## TASK TO CARRY OUT
The answer should be each line of the records that contains the word "Lianne"; please copy them all.

• • • •

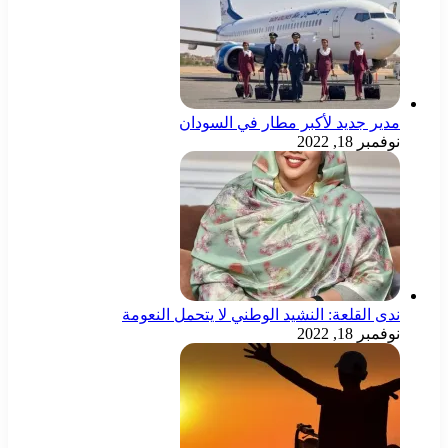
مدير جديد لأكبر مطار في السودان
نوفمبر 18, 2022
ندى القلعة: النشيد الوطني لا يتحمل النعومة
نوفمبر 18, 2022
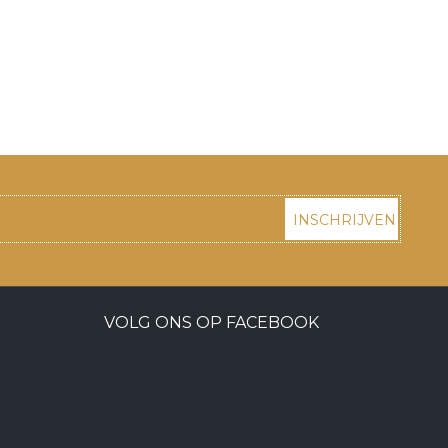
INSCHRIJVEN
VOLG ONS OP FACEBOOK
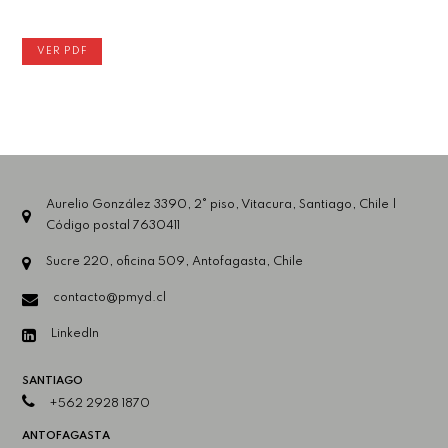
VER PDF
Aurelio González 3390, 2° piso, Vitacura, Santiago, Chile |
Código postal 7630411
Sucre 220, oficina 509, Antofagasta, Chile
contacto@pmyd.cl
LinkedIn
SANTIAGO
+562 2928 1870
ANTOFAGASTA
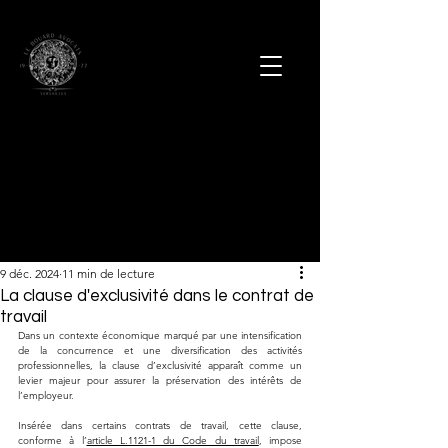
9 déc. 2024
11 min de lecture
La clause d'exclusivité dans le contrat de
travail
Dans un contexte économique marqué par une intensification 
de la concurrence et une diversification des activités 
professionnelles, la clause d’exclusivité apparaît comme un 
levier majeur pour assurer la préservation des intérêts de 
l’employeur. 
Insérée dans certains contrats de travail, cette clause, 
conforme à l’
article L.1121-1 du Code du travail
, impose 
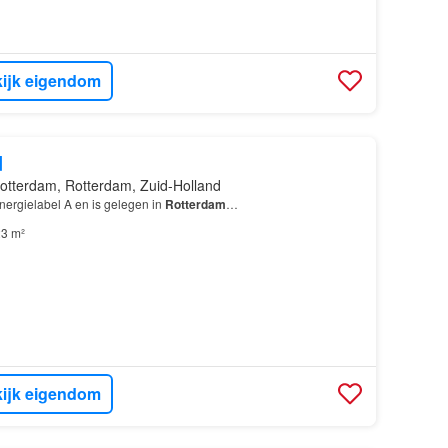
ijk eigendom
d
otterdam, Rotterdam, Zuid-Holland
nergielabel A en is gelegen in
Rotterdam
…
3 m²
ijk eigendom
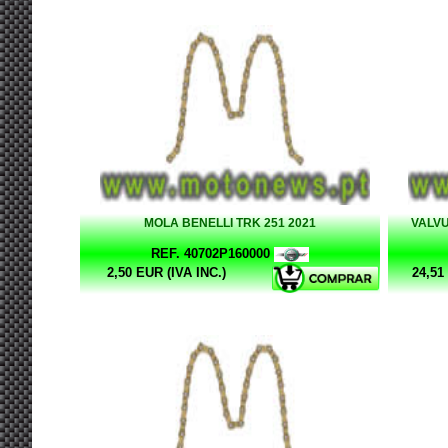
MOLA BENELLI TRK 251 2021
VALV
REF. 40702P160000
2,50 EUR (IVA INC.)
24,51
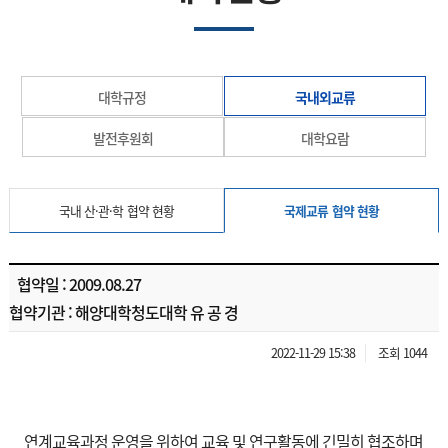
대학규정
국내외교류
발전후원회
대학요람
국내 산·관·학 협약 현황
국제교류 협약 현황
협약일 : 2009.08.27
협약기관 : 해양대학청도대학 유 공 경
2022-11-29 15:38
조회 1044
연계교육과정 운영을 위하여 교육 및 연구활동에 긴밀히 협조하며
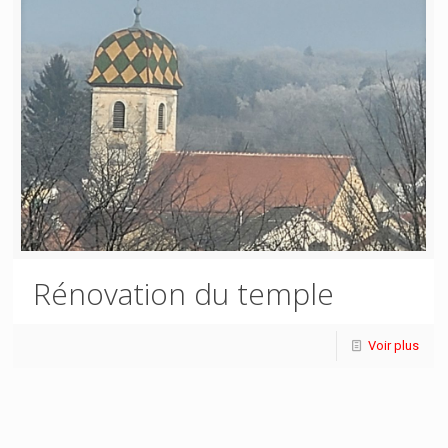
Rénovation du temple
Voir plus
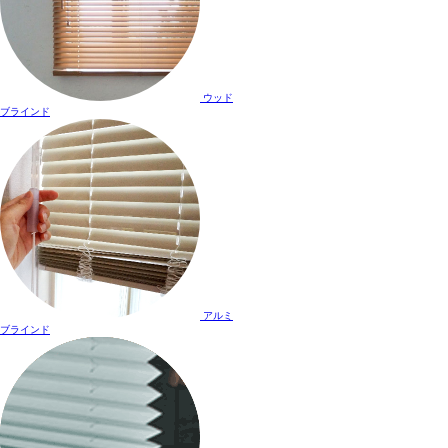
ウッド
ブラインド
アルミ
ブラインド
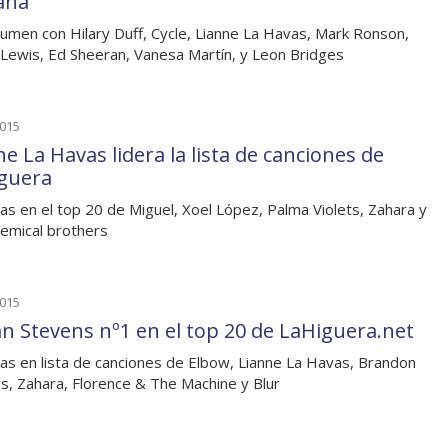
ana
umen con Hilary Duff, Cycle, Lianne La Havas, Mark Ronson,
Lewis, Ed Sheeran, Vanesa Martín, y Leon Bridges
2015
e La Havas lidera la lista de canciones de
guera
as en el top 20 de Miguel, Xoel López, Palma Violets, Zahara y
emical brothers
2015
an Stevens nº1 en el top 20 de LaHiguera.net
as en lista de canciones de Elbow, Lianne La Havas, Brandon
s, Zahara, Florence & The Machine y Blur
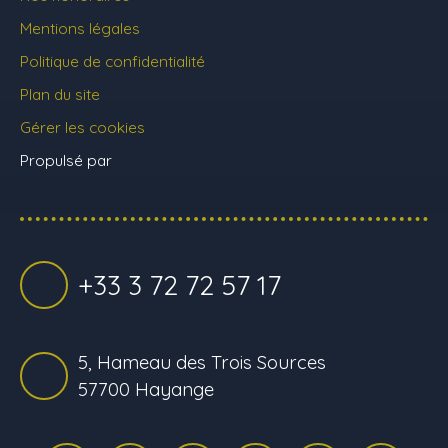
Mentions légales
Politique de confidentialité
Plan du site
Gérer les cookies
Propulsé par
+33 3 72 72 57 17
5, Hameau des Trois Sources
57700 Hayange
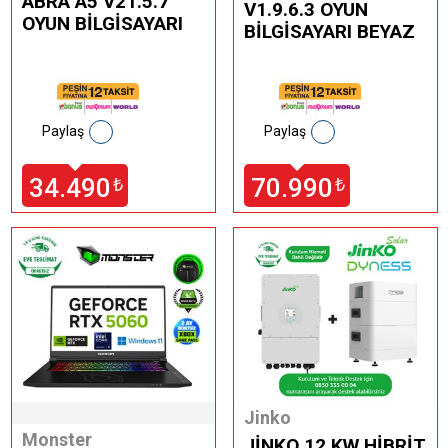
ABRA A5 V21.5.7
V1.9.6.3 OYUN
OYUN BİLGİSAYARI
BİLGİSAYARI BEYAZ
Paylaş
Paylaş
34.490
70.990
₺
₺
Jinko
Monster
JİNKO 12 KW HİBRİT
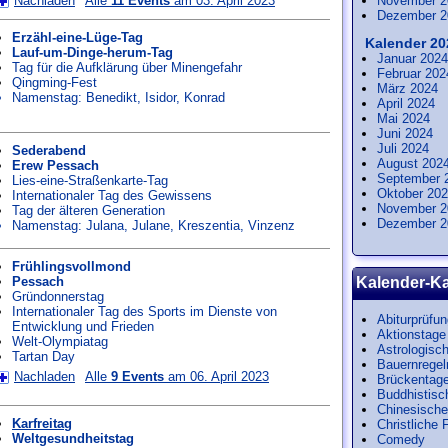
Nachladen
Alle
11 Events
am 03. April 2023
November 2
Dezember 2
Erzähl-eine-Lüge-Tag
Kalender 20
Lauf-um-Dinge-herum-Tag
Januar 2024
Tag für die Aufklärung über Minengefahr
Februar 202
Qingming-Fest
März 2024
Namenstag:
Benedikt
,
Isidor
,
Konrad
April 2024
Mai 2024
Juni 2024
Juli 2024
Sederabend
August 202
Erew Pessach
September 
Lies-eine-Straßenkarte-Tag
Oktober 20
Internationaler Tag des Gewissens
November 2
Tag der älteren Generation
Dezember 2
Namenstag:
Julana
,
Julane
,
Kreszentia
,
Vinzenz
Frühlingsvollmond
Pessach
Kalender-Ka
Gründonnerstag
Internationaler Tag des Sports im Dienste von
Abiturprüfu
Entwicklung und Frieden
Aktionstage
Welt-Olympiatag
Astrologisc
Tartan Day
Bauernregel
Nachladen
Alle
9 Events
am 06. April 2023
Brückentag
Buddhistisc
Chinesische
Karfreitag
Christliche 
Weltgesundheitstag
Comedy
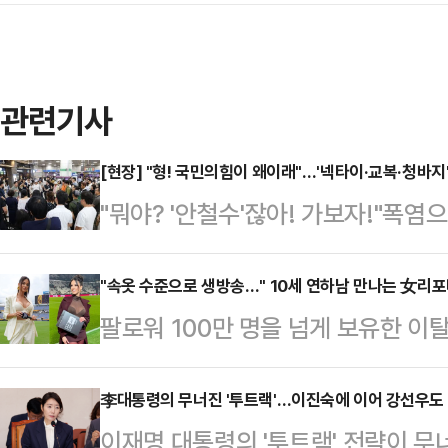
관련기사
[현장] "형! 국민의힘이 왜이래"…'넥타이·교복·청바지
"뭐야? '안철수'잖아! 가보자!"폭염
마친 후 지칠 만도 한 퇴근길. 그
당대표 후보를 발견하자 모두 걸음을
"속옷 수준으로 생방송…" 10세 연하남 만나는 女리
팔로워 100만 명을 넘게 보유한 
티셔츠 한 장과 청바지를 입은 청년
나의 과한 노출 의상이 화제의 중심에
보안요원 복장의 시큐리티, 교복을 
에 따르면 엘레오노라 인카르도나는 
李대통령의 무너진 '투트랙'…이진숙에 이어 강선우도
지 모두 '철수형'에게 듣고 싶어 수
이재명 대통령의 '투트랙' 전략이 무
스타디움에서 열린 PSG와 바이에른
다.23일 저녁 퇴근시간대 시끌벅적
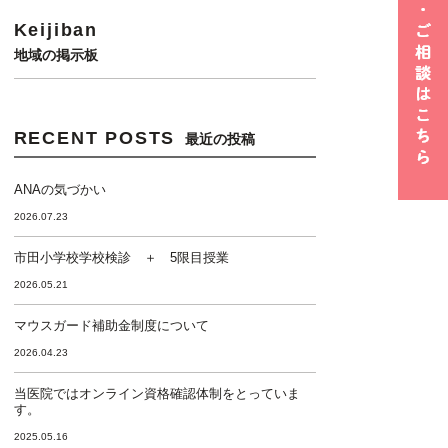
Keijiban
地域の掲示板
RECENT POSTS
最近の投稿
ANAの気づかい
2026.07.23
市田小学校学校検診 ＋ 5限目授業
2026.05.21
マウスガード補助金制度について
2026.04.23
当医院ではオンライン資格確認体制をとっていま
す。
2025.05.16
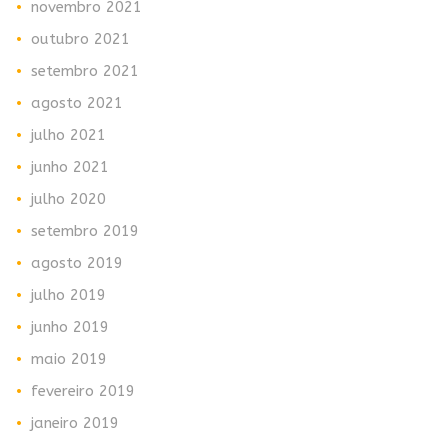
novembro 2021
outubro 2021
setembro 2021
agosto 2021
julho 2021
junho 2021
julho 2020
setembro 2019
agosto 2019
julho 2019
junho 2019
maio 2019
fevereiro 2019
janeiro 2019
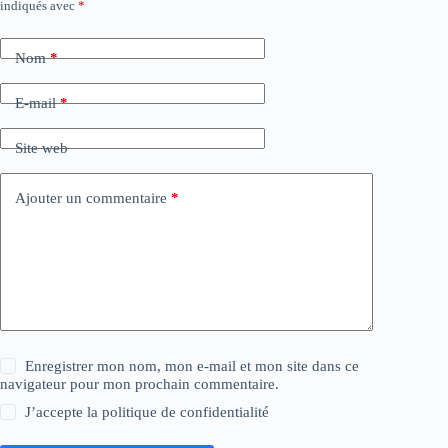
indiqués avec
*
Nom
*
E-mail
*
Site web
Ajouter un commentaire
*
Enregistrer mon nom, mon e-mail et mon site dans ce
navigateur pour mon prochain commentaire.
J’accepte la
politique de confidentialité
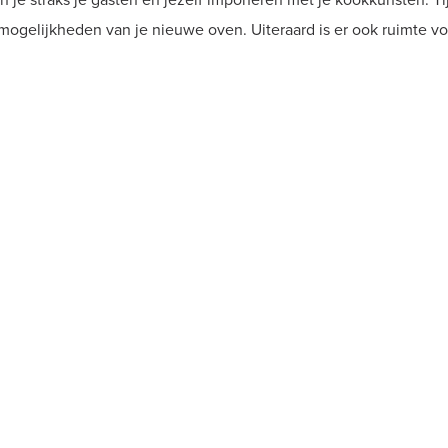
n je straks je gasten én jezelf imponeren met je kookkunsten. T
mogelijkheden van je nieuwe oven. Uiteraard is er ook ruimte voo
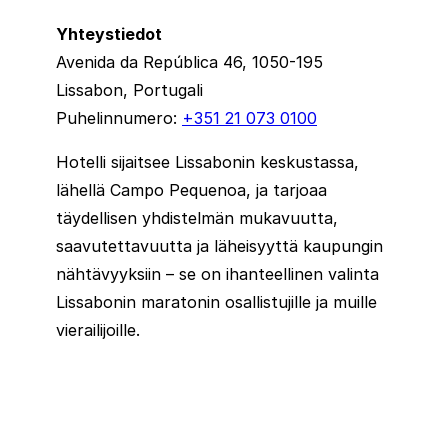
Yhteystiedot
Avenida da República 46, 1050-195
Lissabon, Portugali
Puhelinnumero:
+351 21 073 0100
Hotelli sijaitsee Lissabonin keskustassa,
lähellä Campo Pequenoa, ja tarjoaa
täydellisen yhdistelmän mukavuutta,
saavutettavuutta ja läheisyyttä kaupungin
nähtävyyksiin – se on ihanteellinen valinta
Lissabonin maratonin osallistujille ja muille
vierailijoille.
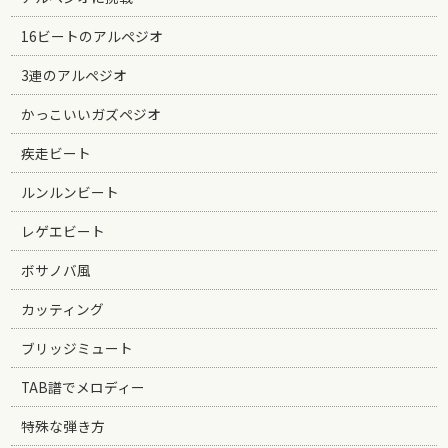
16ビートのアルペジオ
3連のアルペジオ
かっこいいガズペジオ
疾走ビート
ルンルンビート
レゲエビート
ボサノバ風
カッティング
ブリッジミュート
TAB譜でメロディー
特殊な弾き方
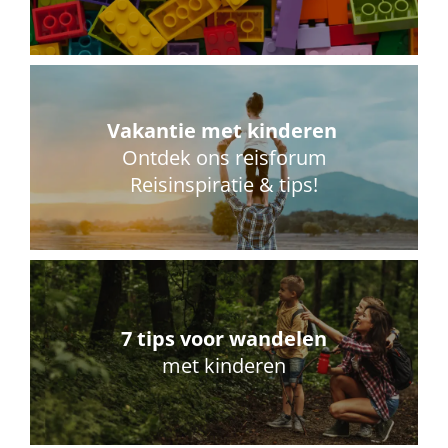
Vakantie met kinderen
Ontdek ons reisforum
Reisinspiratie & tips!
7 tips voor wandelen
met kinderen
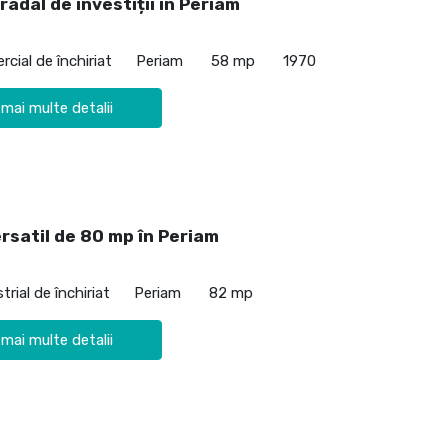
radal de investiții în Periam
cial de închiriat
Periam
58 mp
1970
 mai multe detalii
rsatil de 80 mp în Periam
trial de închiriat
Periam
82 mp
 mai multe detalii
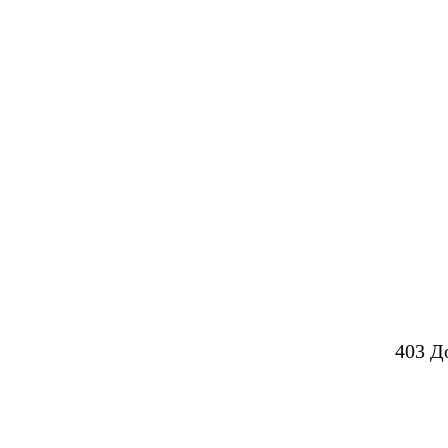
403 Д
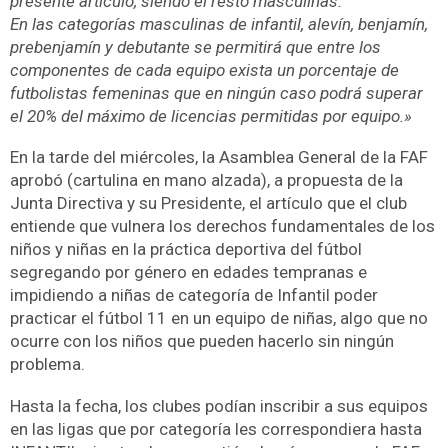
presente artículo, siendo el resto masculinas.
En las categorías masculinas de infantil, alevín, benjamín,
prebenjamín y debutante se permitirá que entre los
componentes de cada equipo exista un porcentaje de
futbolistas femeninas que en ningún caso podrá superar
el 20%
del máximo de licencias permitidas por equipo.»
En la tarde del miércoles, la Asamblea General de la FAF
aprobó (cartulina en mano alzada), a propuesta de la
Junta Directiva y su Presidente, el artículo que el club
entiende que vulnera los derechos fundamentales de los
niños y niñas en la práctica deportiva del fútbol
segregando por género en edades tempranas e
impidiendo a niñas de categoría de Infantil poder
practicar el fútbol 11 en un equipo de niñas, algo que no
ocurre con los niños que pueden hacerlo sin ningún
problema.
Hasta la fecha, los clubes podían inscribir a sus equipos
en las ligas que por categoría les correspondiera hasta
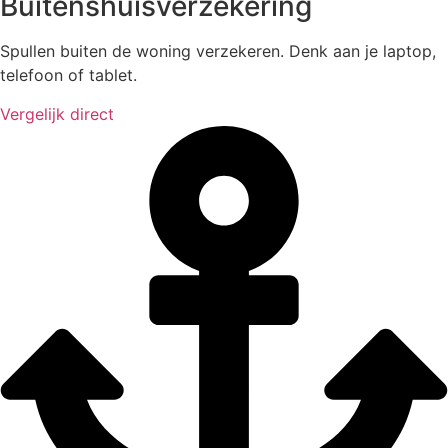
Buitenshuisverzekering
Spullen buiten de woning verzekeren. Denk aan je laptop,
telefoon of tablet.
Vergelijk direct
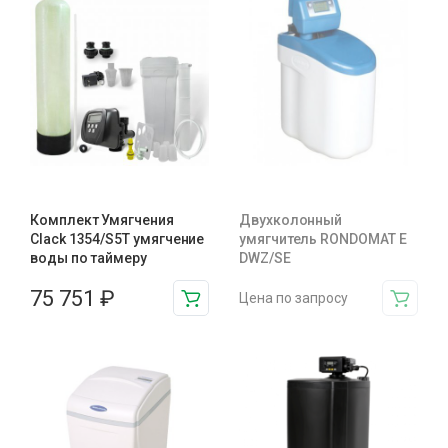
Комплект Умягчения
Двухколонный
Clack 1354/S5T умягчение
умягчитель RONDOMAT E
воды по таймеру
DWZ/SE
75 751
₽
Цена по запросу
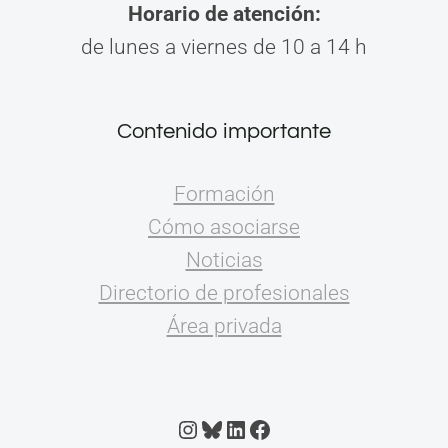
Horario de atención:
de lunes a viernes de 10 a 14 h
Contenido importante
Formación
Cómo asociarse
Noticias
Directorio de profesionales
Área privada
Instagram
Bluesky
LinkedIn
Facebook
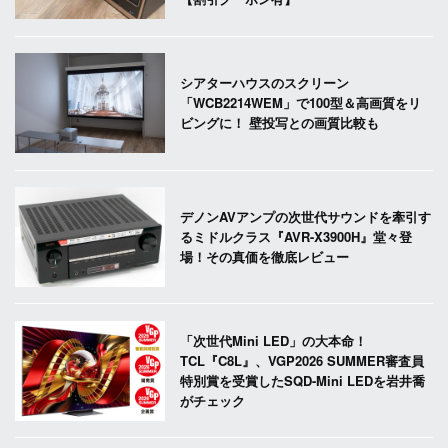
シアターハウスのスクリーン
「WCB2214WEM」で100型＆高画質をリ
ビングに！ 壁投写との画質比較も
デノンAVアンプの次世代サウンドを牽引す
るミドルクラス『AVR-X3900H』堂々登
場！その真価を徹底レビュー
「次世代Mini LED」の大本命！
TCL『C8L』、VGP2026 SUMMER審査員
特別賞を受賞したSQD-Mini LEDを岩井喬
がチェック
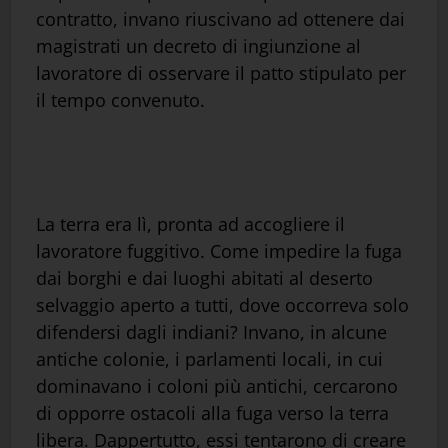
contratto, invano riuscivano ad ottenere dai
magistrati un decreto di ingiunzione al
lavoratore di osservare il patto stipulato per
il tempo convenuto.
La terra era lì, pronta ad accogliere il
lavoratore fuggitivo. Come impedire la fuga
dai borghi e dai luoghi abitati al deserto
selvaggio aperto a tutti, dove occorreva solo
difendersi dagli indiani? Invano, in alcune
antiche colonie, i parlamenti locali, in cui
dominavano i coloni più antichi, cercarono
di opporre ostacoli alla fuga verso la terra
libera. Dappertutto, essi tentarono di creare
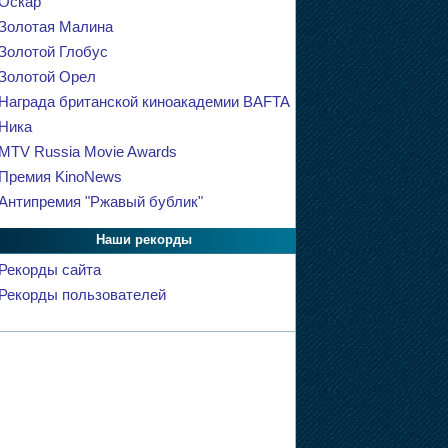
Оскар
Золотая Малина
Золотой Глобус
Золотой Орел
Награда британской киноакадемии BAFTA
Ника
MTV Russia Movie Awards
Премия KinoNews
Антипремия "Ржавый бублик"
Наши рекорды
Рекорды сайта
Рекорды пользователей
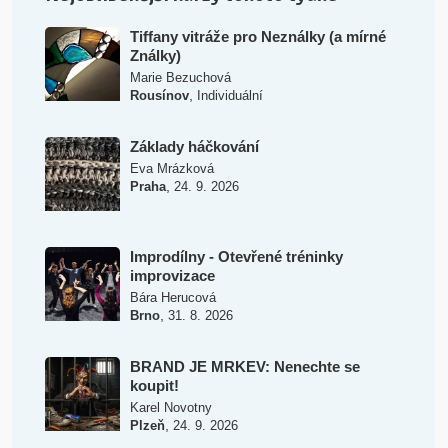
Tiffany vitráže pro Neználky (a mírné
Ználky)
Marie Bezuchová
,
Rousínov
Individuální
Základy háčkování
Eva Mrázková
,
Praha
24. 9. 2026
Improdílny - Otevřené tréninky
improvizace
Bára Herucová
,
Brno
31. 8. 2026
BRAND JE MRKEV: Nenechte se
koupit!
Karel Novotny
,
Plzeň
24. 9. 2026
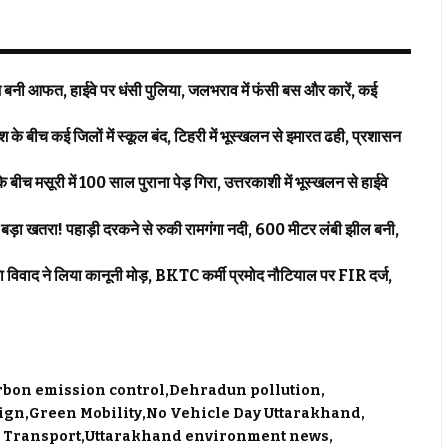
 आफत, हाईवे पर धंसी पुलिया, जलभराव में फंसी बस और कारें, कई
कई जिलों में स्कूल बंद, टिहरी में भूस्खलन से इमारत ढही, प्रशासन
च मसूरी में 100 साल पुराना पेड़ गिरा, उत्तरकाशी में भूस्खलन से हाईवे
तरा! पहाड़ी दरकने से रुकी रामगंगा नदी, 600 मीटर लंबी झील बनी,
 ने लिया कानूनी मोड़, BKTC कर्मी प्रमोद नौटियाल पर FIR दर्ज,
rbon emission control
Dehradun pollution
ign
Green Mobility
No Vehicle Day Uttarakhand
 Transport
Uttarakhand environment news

• • • •

## TASK RESULT
umen con Hilary Duff, Cycle, Lianne La Havas, Mark Ronson,
as en lista de canciones de Elbow, Lianne La Havas, Brandon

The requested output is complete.